▸ INFORMATION SHOWN:
########################################

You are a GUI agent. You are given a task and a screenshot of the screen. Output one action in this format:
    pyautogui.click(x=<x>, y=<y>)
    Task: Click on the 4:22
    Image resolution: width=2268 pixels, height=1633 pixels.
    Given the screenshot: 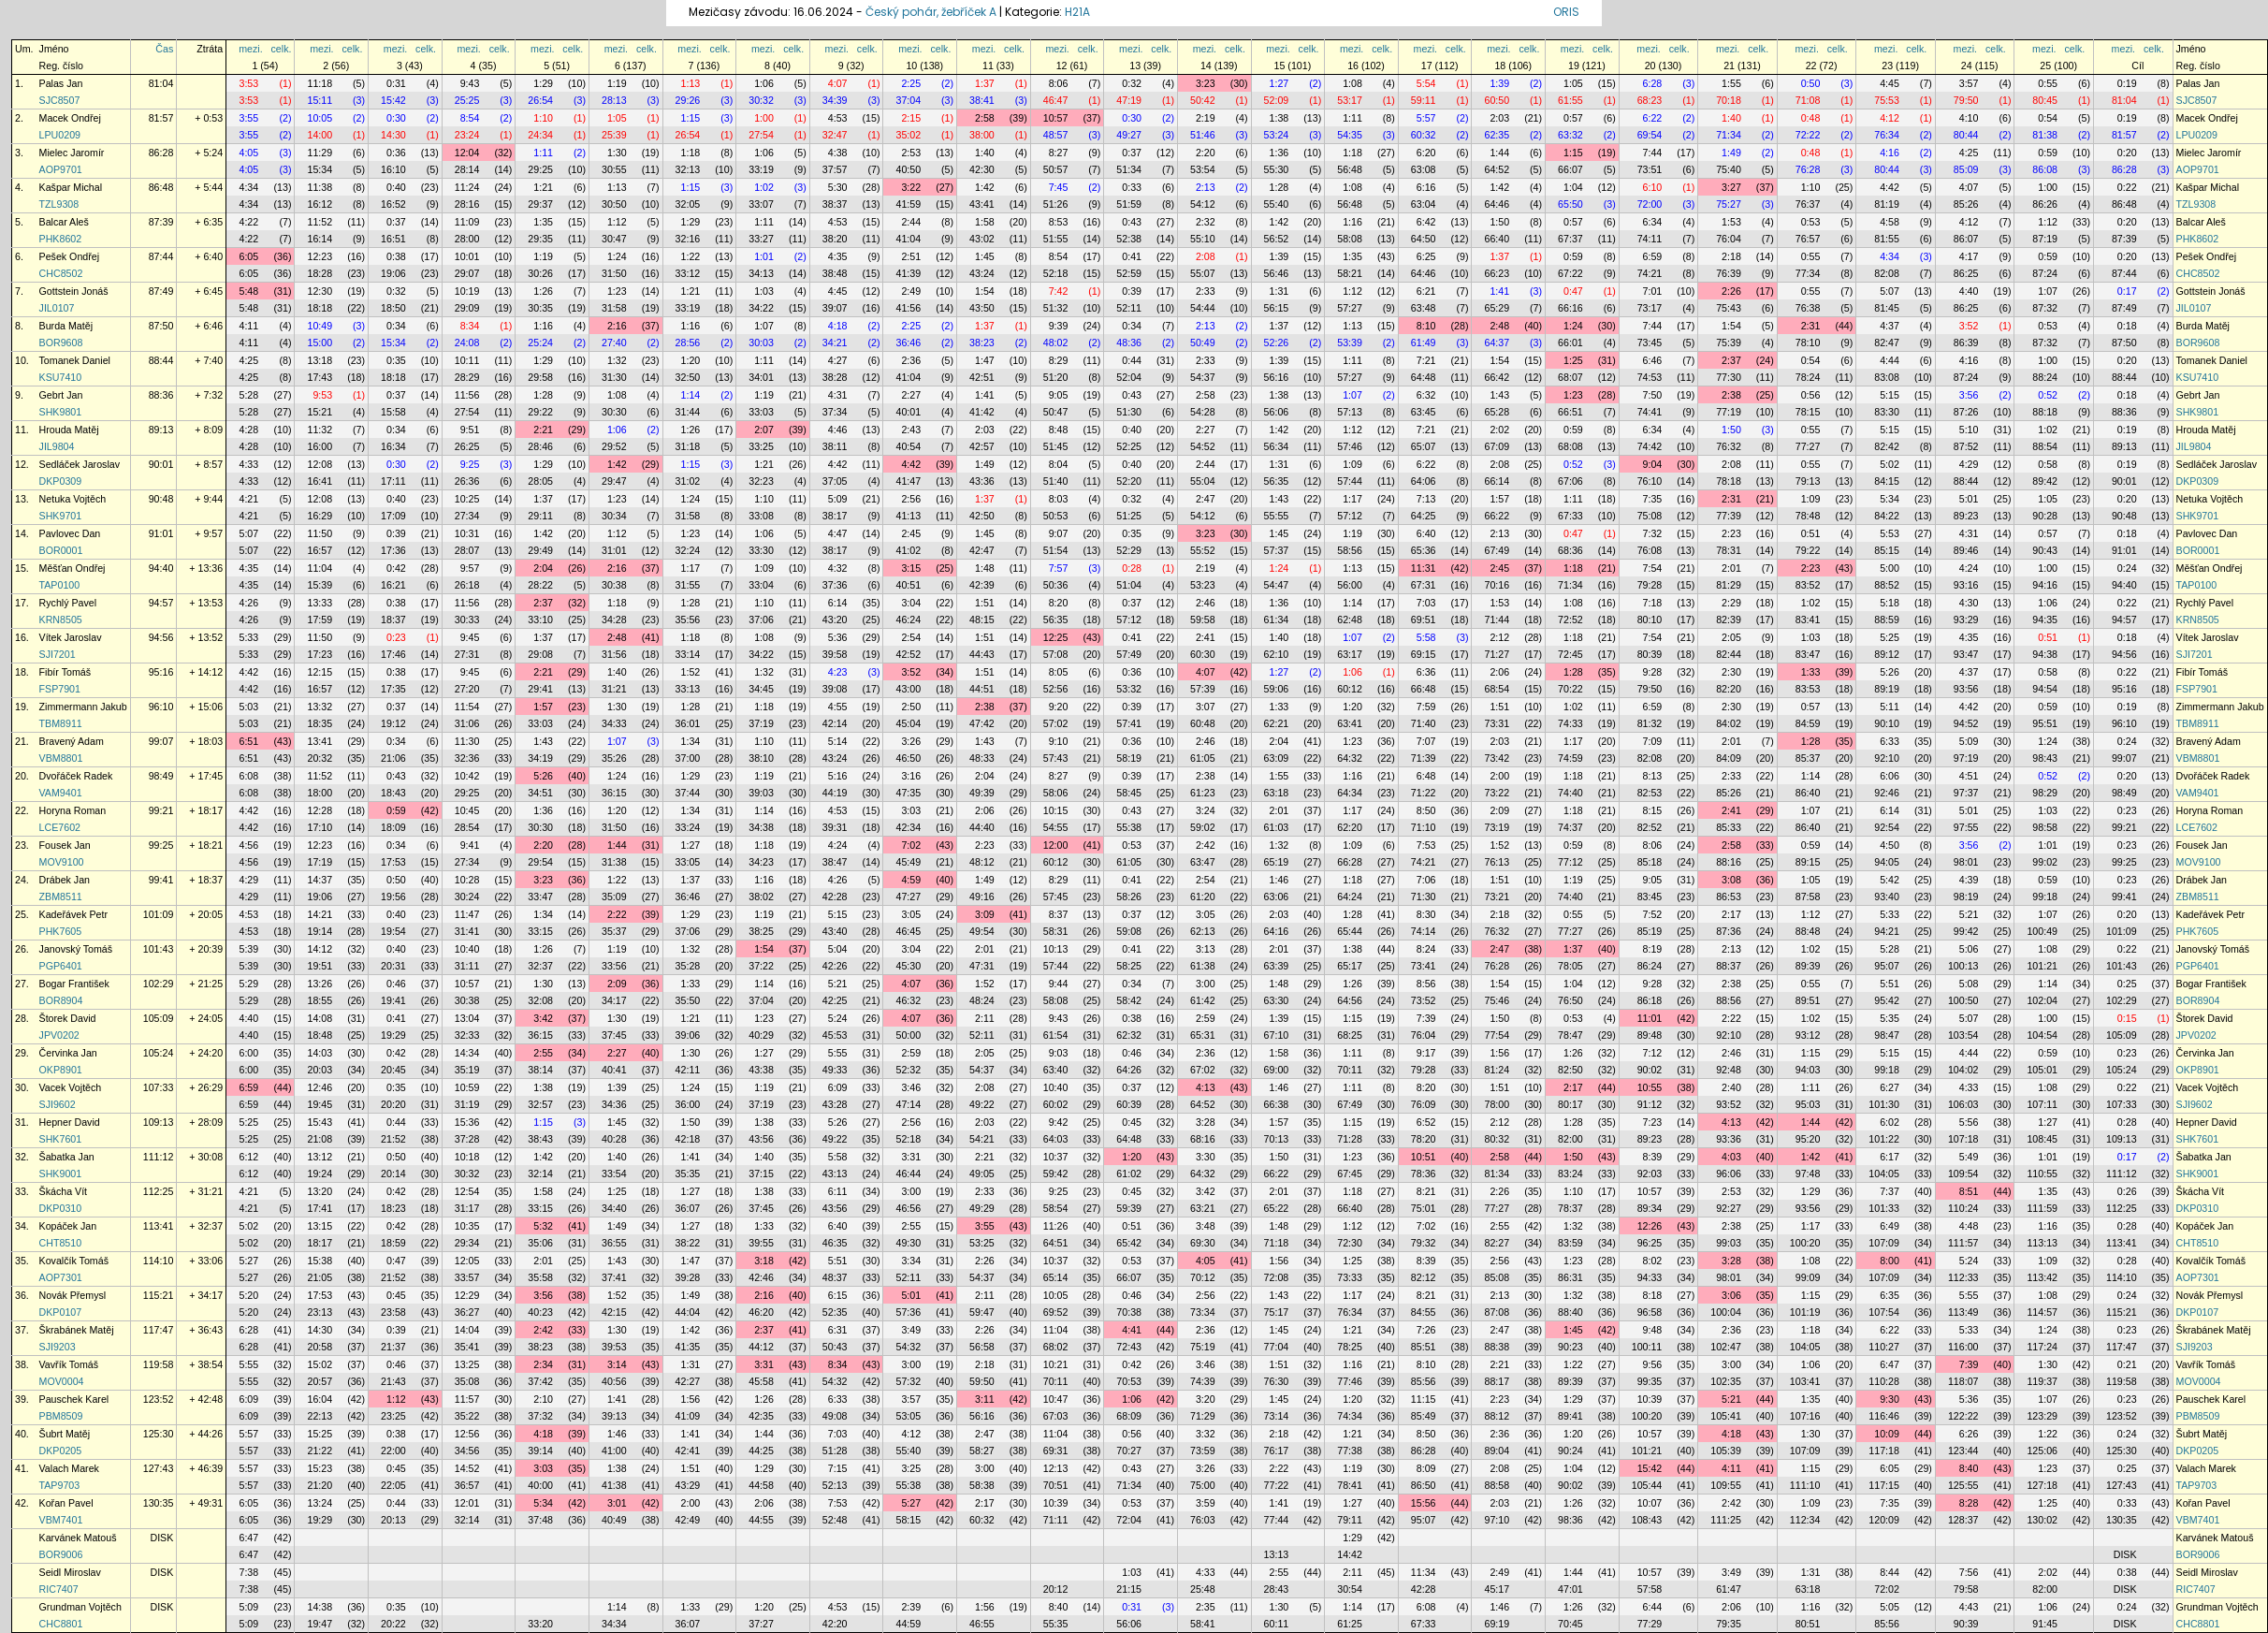 What is the action you would take?
    pyautogui.click(x=248, y=221)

########################################

▸ WHAT IS BEING ASKED:
Return only the lines spanning from the first line of the material through the line with "Image resolution: width=2268", copied exactly, both ends kept.

▸ WRITTEN RESPONSE:
You are a GUI agent. You are given a task and a screenshot of the screen. Output one action in this format:
    pyautogui.click(x=<x>, y=<y>)
    Task: Click on the 4:22
    Image resolution: width=2268 pixels, height=1633 pixels.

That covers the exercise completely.